*** Opening Entries shown ***

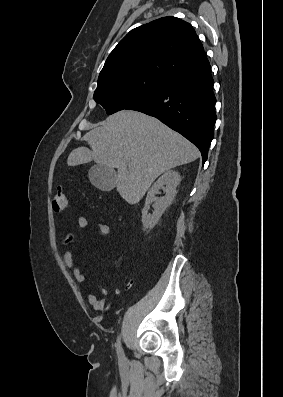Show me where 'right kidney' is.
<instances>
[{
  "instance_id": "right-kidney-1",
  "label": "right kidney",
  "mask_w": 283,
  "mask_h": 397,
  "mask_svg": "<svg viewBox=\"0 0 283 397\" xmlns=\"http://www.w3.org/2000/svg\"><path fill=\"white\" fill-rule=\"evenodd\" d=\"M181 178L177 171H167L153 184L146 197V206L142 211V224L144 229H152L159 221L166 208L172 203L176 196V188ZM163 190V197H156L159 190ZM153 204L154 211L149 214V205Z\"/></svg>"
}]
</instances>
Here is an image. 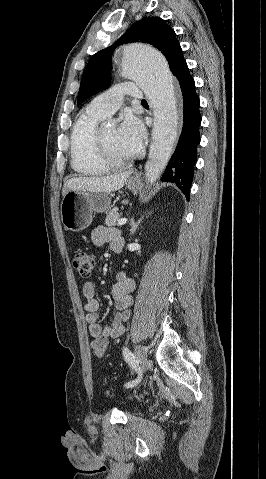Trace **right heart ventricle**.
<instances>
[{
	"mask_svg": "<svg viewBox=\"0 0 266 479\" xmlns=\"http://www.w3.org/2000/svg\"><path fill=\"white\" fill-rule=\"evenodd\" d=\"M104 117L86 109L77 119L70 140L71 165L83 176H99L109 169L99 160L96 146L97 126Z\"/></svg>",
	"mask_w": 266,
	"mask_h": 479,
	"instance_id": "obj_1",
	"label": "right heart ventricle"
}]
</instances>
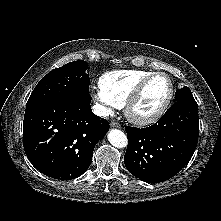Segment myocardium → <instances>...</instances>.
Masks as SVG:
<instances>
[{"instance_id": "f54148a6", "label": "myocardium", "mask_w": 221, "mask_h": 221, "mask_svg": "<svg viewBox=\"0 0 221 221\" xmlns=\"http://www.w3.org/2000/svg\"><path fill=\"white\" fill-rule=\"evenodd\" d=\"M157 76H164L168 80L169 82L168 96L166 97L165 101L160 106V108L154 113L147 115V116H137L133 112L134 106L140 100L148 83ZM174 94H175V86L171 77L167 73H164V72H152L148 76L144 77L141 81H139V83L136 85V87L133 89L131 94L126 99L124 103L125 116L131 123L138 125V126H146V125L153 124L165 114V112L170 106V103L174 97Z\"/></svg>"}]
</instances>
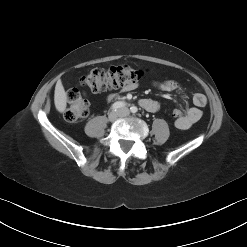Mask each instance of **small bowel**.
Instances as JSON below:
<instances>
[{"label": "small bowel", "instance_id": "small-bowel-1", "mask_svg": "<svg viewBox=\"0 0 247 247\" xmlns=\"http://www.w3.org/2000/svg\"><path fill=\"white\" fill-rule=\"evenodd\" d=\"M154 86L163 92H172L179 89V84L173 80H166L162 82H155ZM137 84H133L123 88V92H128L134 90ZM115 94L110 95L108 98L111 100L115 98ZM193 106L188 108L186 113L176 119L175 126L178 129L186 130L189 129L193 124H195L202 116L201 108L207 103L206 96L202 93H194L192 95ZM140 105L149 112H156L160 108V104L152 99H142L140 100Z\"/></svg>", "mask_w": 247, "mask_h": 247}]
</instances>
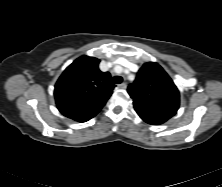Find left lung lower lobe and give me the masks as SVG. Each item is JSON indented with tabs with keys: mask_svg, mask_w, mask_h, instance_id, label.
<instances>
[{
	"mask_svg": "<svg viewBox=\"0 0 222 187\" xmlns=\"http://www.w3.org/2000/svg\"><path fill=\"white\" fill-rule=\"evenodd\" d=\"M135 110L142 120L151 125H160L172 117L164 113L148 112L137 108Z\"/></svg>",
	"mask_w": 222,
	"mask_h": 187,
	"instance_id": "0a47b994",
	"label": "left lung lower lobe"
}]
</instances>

*** Closing Entries shown ***

> **Try it**
Extract, character for character, every line from the one that holds "Mask each instance of **small bowel**." through the end of the entries above. Include both boundary lines and no pictures.

> **Your response**
Mask each instance of **small bowel**.
Instances as JSON below:
<instances>
[{"label": "small bowel", "instance_id": "small-bowel-1", "mask_svg": "<svg viewBox=\"0 0 247 247\" xmlns=\"http://www.w3.org/2000/svg\"><path fill=\"white\" fill-rule=\"evenodd\" d=\"M154 86L163 92H172L179 89V84L173 80H166L162 82H155ZM137 84H133L123 88V92H128L134 90ZM115 94L110 95L108 98L111 100L115 98ZM193 106L188 108L186 113L176 119L175 126L178 129L186 130L189 129L193 124H195L202 116L201 108L207 103L206 96L202 93H194L192 95ZM140 105L149 112H156L160 108V104L152 99H142L140 100Z\"/></svg>", "mask_w": 247, "mask_h": 247}]
</instances>
Find left lung lower lobe and give me the masks as SVG. Each item is JSON indented with tabs with keys: mask_svg, mask_w, mask_h, instance_id, label.
<instances>
[{
	"mask_svg": "<svg viewBox=\"0 0 222 187\" xmlns=\"http://www.w3.org/2000/svg\"><path fill=\"white\" fill-rule=\"evenodd\" d=\"M135 110L142 120L151 125H160L172 117L164 113L148 112L137 108Z\"/></svg>",
	"mask_w": 222,
	"mask_h": 187,
	"instance_id": "0a47b994",
	"label": "left lung lower lobe"
}]
</instances>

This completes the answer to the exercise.